Rather- I see internet spaces resembling the gathering places like the riconcito cafe I grew up next to, where the food was subpar but the conversation was lively. Where maybe the Eternal September is not seen as a derisive point in internet history but rather a point where we found more new friends.
One of the novel revolutions of the For You Page that Musical.ly pioneered was the assumption that talent was everywhere, and people would want to watch content that was good even if you didn’t know about the creator… yet. Post-TikTok, what excites me about Dispo and newer forms of social media is that for once, the user is seen as a stakeholder not to min/max.
The choice of who we hang out with is now less driven by serendipity and more around deliberate matchmaking on a variety of factors.
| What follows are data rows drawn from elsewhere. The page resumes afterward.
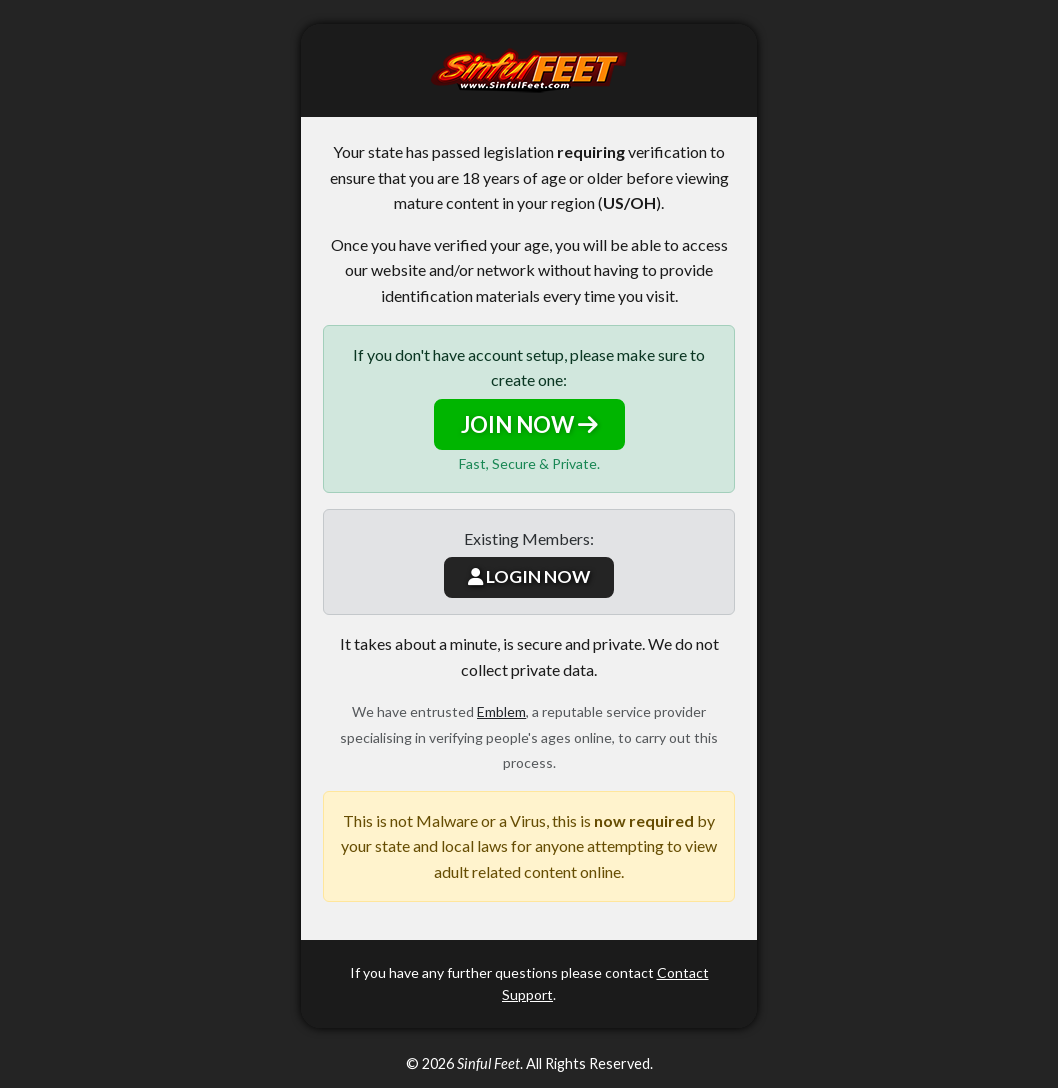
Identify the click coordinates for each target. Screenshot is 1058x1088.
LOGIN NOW (529, 576)
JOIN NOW (529, 424)
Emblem (501, 711)
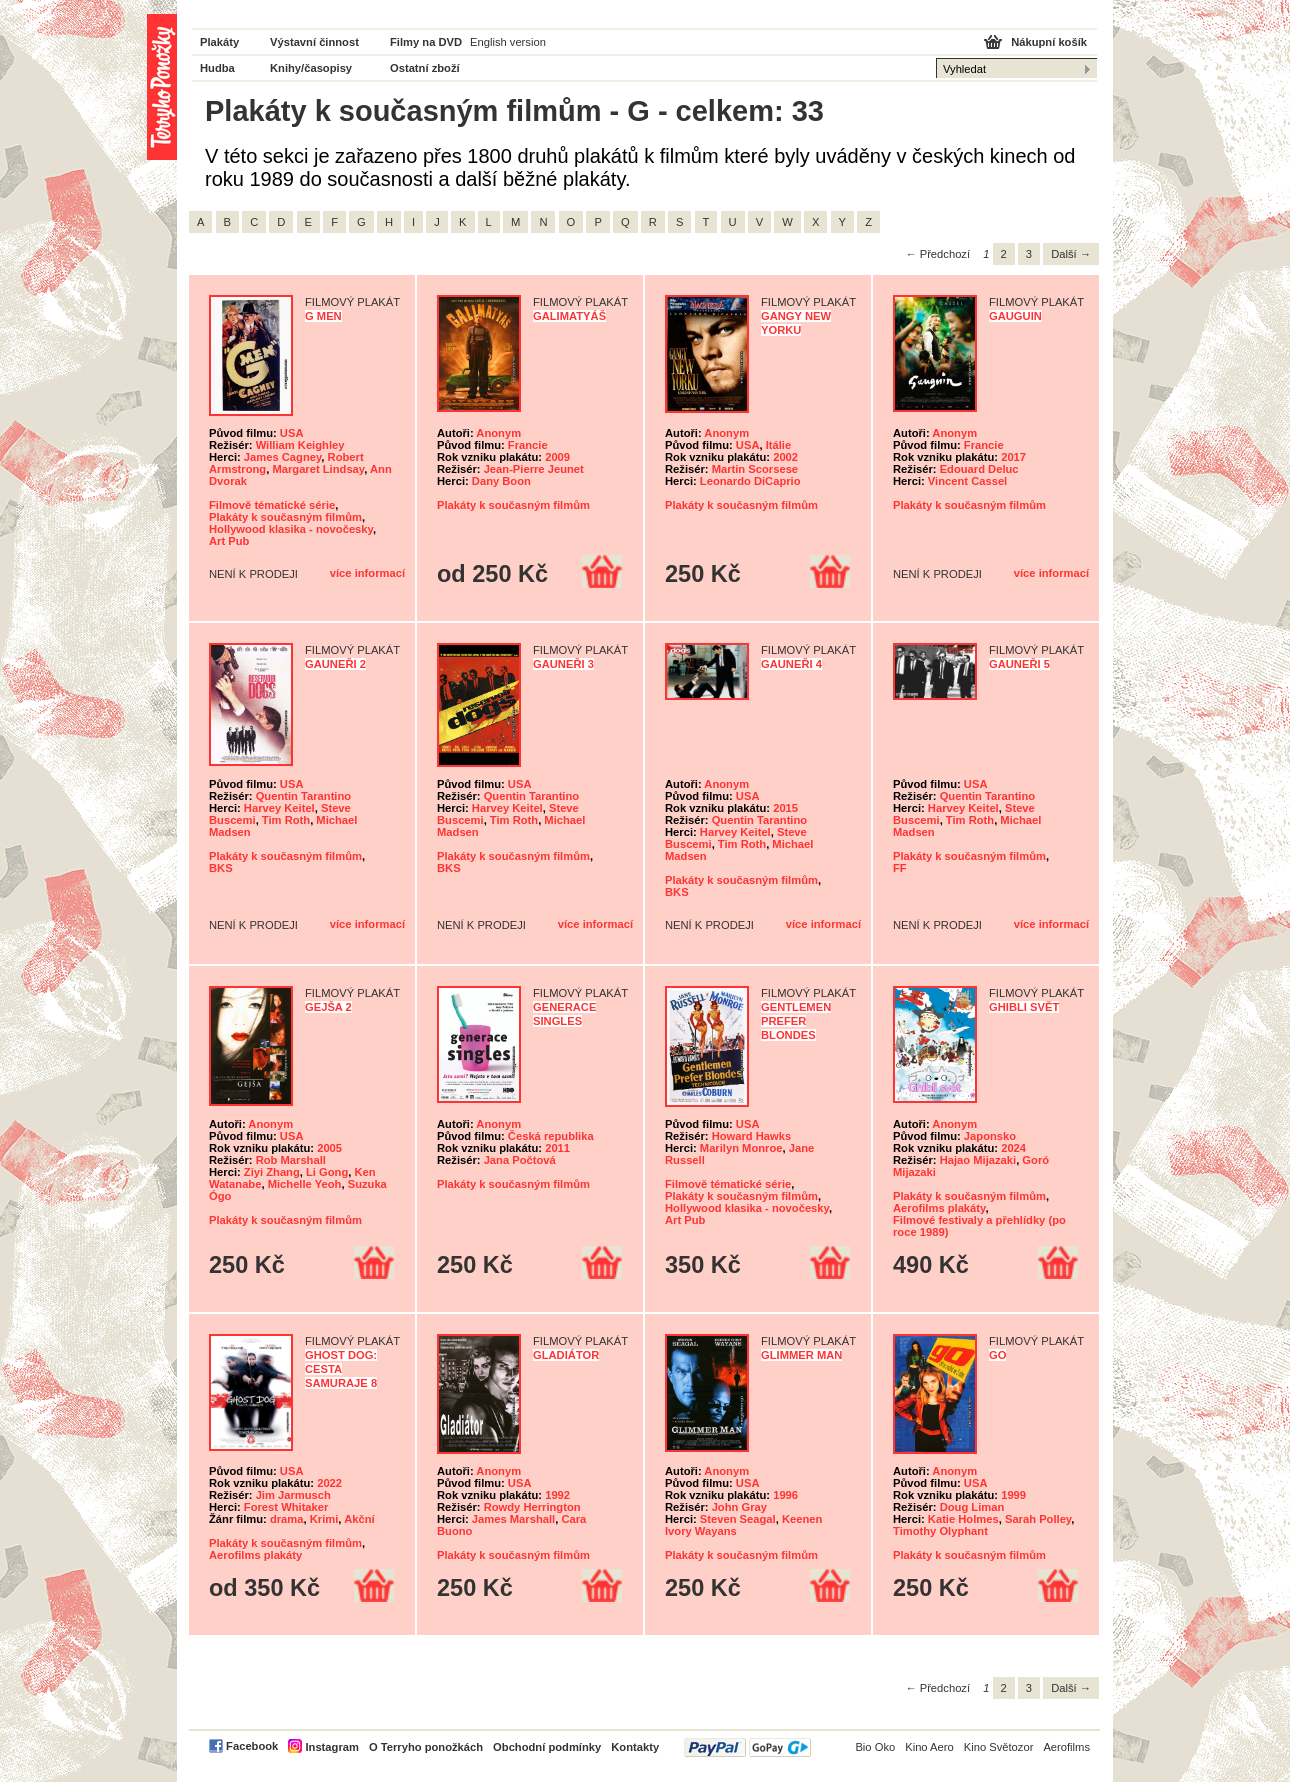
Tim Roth (286, 820)
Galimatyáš (569, 316)
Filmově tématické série (272, 505)
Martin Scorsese (755, 469)
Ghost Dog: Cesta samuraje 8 (341, 1369)
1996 (785, 1495)
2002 (785, 457)
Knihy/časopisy (311, 68)
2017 (1013, 457)
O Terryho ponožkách (426, 1747)
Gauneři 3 (563, 664)
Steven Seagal (738, 1519)
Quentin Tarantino (304, 796)
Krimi (324, 1519)
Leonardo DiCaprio (750, 481)
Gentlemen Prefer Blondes (796, 1021)
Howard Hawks (752, 1136)
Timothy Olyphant (940, 1531)
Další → (1071, 254)
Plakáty (219, 42)
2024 (1013, 1148)
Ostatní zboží (425, 68)
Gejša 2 (328, 1007)
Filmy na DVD (426, 42)
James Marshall (513, 1519)
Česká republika (551, 1136)
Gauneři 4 (791, 664)
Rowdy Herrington (532, 1507)
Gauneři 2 (335, 664)
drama (287, 1519)
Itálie (779, 445)
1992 (557, 1495)
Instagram (331, 1747)
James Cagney (283, 457)
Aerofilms (1066, 1747)
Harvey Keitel (279, 808)
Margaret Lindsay (318, 469)
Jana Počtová (520, 1160)
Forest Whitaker (286, 1507)
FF (900, 868)
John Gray (739, 1507)
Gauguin (1015, 316)
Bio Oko (875, 1747)
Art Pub (229, 541)
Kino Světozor (999, 1747)
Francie (528, 445)
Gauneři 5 (1019, 664)
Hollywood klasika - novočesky (291, 529)
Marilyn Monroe (741, 1148)
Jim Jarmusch (293, 1495)
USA (292, 433)
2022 (329, 1483)
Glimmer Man (801, 1355)
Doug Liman (972, 1507)
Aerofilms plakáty (939, 1208)
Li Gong (327, 1172)
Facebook (252, 1746)
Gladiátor (566, 1355)
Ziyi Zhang (272, 1172)
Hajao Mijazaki (978, 1160)
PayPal (747, 1747)
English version (508, 42)
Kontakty (635, 1747)
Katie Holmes (963, 1519)
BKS (221, 868)
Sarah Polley (1038, 1519)
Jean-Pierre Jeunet (534, 469)
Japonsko (990, 1136)
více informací (367, 573)
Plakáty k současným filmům (285, 517)
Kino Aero (929, 1747)
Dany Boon (501, 481)
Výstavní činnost (314, 42)
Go (997, 1355)
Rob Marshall (291, 1160)
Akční (359, 1519)
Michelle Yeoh (305, 1184)
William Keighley (300, 445)
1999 (1013, 1495)
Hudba (217, 68)
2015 (785, 808)
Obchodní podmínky (547, 1747)
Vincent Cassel (967, 481)
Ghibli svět (1024, 1007)
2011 (557, 1148)
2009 (557, 457)
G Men (323, 316)
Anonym (498, 433)
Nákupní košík (1049, 42)
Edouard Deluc (979, 469)
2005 (329, 1148)
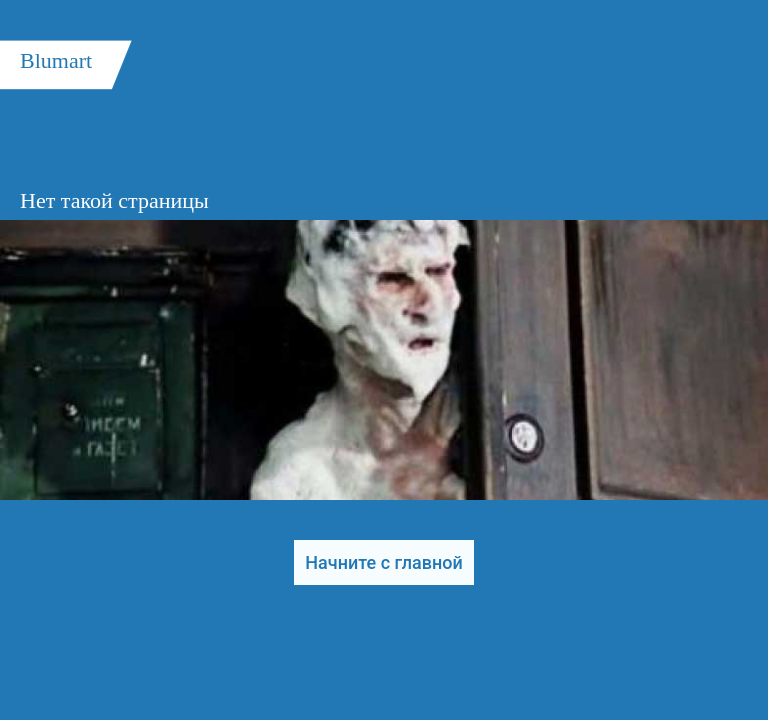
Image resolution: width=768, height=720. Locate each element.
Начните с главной (383, 562)
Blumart (56, 60)
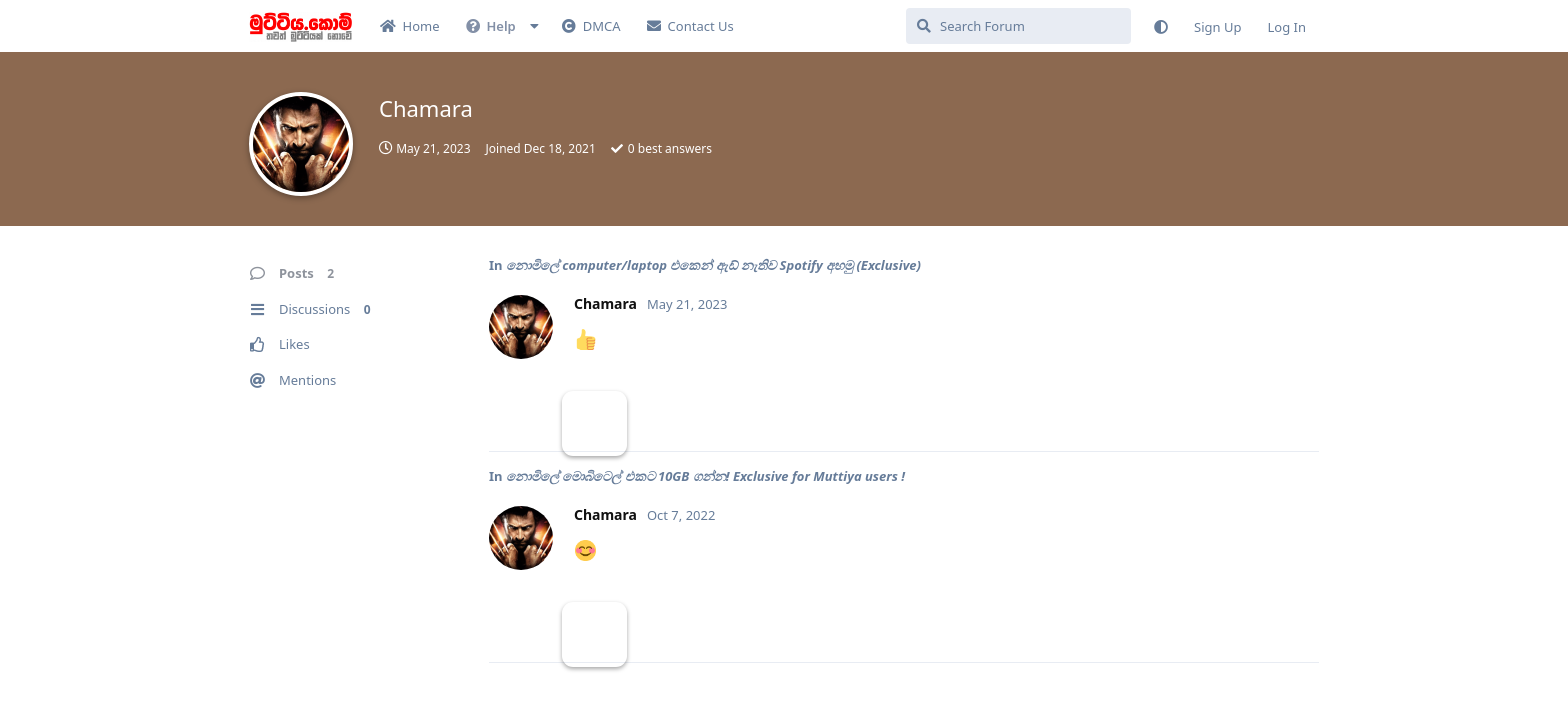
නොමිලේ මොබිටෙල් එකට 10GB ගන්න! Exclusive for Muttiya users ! (705, 476)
I think this is a significant driver of the hate loops that we see. The internet I described growing up in hasn't departed but harder to partake in healthily. What I want is… networks where I can tell my friends that I am not present at the moment. Ones where I know that someone is receptive to a random call to catch up. One where checking one’s inbox isn’t something that inspires fear and trepidation. …Where expressing vulnerability doesn’t open up people to extensive harassment. I remain cautiously optimistic, that we design tender systems that help us become the best versions of ourselves.
The personal anecdote that I shared at the start of this essay can be interpreted in many ways. The point I wanted to share is, from your text box, there is someone at the other end who could be understood. The services we use haven’t fully explored extending the capacity for understanding other users as much as they could. Maybe the experiences I had growing up are more unique than I care to admit. However, someone somewhere can introduce you to a life you have not yet experienced and you may be all the better for it. I hope these ideals remain.
It’s a rough world out there, let’s remind ourselves to be kind and charitable to one another.